Start of Block

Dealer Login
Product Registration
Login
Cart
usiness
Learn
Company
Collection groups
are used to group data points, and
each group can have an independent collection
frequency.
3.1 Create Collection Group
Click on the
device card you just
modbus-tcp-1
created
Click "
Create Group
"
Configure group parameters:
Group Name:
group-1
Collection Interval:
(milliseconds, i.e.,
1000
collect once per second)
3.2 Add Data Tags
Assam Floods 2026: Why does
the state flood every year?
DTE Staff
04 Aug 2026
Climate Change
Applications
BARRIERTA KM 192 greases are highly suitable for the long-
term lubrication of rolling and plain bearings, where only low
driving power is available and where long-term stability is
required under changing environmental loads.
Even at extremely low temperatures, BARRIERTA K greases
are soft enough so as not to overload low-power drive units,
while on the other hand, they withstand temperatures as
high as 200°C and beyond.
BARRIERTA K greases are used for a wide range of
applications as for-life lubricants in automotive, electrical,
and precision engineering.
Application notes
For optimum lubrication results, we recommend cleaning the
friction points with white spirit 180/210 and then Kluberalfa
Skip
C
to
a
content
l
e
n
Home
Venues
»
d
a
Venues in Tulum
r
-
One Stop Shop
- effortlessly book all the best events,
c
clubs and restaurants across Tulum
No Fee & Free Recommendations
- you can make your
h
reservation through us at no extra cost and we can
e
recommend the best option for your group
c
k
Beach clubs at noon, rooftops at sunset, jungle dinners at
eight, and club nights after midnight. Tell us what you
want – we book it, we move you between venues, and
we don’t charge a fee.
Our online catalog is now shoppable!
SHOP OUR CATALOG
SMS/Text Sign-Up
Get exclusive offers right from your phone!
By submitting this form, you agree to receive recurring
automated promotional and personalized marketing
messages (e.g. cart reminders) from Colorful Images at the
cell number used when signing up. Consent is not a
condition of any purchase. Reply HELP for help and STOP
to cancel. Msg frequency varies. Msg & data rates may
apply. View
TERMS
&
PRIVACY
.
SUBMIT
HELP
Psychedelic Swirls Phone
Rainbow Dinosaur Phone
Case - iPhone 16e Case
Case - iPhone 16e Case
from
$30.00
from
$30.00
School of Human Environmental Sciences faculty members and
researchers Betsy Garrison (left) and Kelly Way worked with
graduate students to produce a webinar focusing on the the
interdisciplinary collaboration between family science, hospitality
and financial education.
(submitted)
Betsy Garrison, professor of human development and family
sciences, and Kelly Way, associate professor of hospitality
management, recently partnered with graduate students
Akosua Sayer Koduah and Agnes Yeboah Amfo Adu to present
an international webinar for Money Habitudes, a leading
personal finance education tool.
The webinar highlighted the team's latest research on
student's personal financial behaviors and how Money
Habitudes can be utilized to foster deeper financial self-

End of Block

- **Work to be completed**:
Copy out the entire material exactly.

- **Answer to this problem**:
Dealer Login
Product Registration
Login
Cart
usiness
Learn
Company
Collection groups
are used to group data points, and
each group can have an independent collection
frequency.
3.1 Create Collection Group
Click on the
device card you just
modbus-tcp-1
created
Click "
Create Group
"
Configure group parameters:
Group Name:
group-1
Collection Interval:
(milliseconds, i.e.,
1000
collect once per second)
3.2 Add Data Tags
Assam Floods 2026: Why does
the state flood every year?
DTE Staff
04 Aug 2026
Climate Change
Applications
BARRIERTA KM 192 greases are highly suitable for the long-
term lubrication of rolling and plain bearings, where only low
driving power is available and where long-term stability is
required under changing environmental loads.
Even at extremely low temperatures, BARRIERTA K greases
are soft enough so as not to overload low-power drive units,
while on the other hand, they withstand temperatures as
high as 200°C and beyond.
BARRIERTA K greases are used for a wide range of
applications as for-life lubricants in automotive, electrical,
and precision engineering.
Application notes
For optimum lubrication results, we recommend cleaning the
friction points with white spirit 180/210 and then Kluberalfa
Skip
C
to
a
content
l
e
n
Home
Venues
»
d
a
Venues in Tulum
r
-
One Stop Shop
- effortlessly book all the best events,
c
clubs and restaurants across Tulum
No Fee & Free Recommendations
- you can make your
h
reservation through us at no extra cost and we can
e
recommend the best option for your group
c
k
Beach clubs at noon, rooftops at sunset, jungle dinners at
eight, and club nights after midnight. Tell us what you
want – we book it, we move you between venues, and
we don’t charge a fee.
Our online catalog is now shoppable!
SHOP OUR CATALOG
SMS/Text Sign-Up
Get exclusive offers right from your phone!
By submitting this form, you agree to receive recurring
automated promotional and personalized marketing
messages (e.g. cart reminders) from Colorful Images at the
cell number used when signing up. Consent is not a
condition of any purchase. Reply HELP for help and STOP
to cancel. Msg frequency varies. Msg & data rates may
apply. View
TERMS
&
PRIVACY
.
SUBMIT
HELP
Psychedelic Swirls Phone
Rainbow Dinosaur Phone
Case - iPhone 16e Case
Case - iPhone 16e Case
from
$30.00
from
$30.00
School of Human Environmental Sciences faculty members and
researchers Betsy Garrison (left) and Kelly Way worked with
graduate students to produce a webinar focusing on the the
interdisciplinary collaboration between family science, hospitality
and financial education.
(submitted)
Betsy Garrison, professor of human development and family
sciences, and Kelly Way, associate professor of hospitality
management, recently partnered with graduate students
Akosua Sayer Koduah and Agnes Yeboah Amfo Adu to present
an international webinar for Money Habitudes, a leading
personal finance education tool.
The webinar highlighted the team's latest research on
student's personal financial behaviors and how Money
Habitudes can be utilized to foster deeper financial self-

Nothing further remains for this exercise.